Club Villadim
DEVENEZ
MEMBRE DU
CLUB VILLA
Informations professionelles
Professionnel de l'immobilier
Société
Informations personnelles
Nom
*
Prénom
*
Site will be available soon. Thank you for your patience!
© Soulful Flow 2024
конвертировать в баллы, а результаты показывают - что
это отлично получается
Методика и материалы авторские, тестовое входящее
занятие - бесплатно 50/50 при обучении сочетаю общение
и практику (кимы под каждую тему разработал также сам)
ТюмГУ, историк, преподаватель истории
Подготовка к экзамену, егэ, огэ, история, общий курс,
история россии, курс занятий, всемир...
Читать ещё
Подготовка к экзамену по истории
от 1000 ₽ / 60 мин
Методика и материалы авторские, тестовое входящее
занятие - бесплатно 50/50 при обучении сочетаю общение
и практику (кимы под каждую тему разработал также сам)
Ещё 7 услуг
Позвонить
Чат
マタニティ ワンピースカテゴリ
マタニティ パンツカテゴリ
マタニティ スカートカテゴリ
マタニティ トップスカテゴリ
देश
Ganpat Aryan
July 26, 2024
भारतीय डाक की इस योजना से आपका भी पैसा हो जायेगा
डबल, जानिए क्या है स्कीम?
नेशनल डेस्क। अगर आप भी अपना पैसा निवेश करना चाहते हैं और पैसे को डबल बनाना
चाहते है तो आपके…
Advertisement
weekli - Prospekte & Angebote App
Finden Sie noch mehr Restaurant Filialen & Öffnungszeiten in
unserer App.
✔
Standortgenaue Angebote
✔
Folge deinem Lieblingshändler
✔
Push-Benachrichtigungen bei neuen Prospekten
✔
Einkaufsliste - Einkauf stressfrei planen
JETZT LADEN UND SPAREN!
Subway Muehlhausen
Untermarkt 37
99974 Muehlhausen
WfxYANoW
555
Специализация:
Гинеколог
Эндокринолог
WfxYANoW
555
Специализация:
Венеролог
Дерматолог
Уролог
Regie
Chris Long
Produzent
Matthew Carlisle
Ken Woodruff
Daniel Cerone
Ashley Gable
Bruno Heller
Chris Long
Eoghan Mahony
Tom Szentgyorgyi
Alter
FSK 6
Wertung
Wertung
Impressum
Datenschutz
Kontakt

## Assignment
The line with "Advertisement" and all lines after it through the end of the data above: write these out exactly and add nothing.

## Problem solution
Advertisement
weekli - Prospekte & Angebote App
Finden Sie noch mehr Restaurant Filialen & Öffnungszeiten in
unserer App.
✔
Standortgenaue Angebote
✔
Folge deinem Lieblingshändler
✔
Push-Benachrichtigungen bei neuen Prospekten
✔
Einkaufsliste - Einkauf stressfrei planen
JETZT LADEN UND SPAREN!
Subway Muehlhausen
Untermarkt 37
99974 Muehlhausen
WfxYANoW
555
Специализация:
Гинеколог
Эндокринолог
WfxYANoW
555
Специализация:
Венеролог
Дерматолог
Уролог
Regie
Chris Long
Produzent
Matthew Carlisle
Ken Woodruff
Daniel Cerone
Ashley Gable
Bruno Heller
Chris Long
Eoghan Mahony
Tom Szentgyorgyi
Alter
FSK 6
Wertung
Wertung
Impressum
Datenschutz
Kontakt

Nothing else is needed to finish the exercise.